::: Supplied material :::
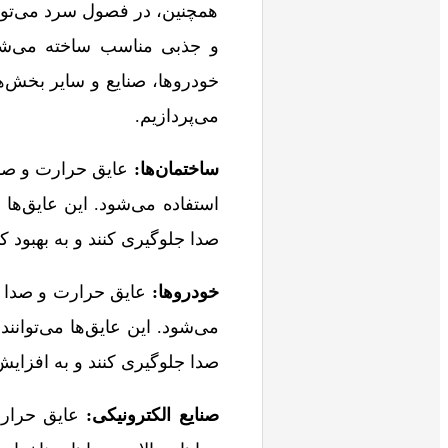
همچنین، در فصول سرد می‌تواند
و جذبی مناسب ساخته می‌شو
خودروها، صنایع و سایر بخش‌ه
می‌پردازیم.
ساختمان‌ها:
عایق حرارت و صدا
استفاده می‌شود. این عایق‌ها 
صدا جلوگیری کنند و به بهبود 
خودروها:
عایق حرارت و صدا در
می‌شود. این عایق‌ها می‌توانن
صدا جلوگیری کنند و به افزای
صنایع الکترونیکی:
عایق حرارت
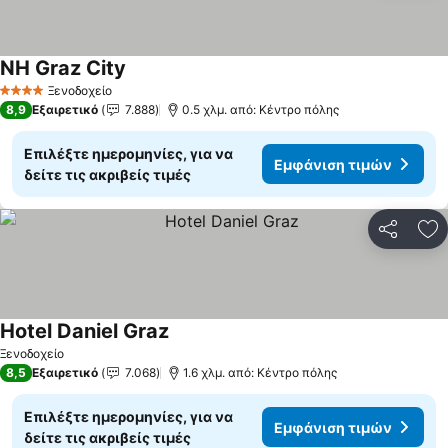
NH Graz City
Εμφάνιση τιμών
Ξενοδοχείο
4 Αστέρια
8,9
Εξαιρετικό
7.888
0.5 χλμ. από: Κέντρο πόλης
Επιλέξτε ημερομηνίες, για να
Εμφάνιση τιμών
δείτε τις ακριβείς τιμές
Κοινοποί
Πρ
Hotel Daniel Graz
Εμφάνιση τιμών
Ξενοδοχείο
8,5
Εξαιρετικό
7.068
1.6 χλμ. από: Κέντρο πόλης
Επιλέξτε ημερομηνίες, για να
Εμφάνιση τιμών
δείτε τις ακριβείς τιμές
:::
::: Supplied material :::
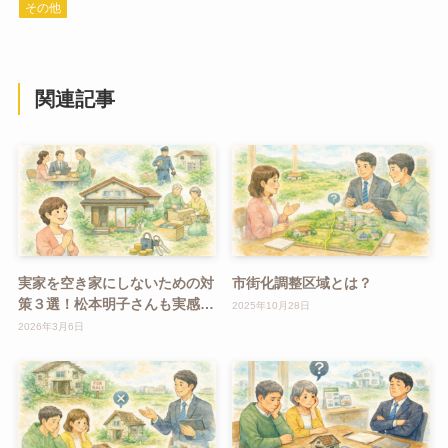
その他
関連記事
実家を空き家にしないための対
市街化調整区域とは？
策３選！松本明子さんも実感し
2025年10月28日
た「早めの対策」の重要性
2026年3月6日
:::
**To do**
Please count the lines of the material above that contain "کنند", and give only the number.

**Written solution**
2